Brown, católica praticante e ativa em uma paróquia de Leeds (norte da Inglaterra), acrescentou que conhece pessoas que trabalham para a Igreja Católica às quais se exigiu que não façam parte do CWO.

Concretamente, a porta-voz do CWO citou o caso de uma professora de uma escola católica, que há algumas semanas foi ameaçada com a demissão se não se desvinculasse imediatamente dessa campanha pela igualdade das mulheres no seio da Igreja de Roma.

"Proíbem-nos discutir esse assunto em público. Por exemplo, não podemos realizar debates nas dependências das paróquias. É por isso que nos vemos forçados a tomar medidas extremas como essa", manifestou Brown sobre a decisão de publicizar os cartazes.

A ativista destacou que "não se pode proibir que as pessoas falem sobre algo, porque não é a forma britânica de se fazer as coisas".
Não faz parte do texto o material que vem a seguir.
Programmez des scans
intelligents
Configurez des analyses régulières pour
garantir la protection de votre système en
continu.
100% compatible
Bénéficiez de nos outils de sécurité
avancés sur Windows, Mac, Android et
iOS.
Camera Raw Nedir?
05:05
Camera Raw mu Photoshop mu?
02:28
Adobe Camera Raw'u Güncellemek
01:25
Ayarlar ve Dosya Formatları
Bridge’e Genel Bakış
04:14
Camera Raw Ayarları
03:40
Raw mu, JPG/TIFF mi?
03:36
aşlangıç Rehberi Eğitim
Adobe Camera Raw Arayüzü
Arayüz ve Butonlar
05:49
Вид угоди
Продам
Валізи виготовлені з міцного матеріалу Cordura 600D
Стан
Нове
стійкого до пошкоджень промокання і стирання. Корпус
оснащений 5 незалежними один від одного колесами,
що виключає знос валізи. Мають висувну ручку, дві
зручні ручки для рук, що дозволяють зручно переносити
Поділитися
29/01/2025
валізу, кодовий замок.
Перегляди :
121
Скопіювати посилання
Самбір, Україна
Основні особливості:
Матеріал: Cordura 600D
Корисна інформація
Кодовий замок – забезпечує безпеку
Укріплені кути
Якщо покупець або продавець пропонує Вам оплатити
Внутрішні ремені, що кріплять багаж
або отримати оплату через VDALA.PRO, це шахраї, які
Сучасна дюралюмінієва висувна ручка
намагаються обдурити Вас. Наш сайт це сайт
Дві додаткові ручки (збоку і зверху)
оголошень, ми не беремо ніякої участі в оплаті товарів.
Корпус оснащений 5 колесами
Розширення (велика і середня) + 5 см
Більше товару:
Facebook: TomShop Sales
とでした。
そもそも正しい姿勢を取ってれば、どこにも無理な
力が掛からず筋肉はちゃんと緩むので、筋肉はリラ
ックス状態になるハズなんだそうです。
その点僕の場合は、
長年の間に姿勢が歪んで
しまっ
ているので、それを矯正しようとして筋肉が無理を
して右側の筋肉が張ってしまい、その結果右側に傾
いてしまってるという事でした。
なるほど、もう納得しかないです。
No começo do ano, o Vaticano declarou a ordenação de mulheres como um dos crimes mais graves na Igreja Católica. Andrew Faley, vice-secretário geral da Conferência Episcopal da Inglaterra e País de Gales, afirmou, com relação a essa campanha, que "a Igreja Católica sempre irá proteger a natureza e a validade do sacramento da santa ordem sacerdotal".

"A tentativa de ordenar uma mulher como diácono, sacerdote ou bispo vai contra o entendimento essencial do ministério no seio da Igreja Católica e das Igrejas do Ocidente", afirmou.

Bento XVI estará no Reino Unido entre os dias 16 e 19 de setembro, na primeira viagem oficial de um Pontífice a esse país e na qual visitará a Inglaterra e a Escócia.

A visita anterior de um Papa a esse país, onde se estima que haja 6 milhões de católicos, foi a de João Paulo II, em 1982, mas nessa ocasião tratou-se de uma viagem pastoral.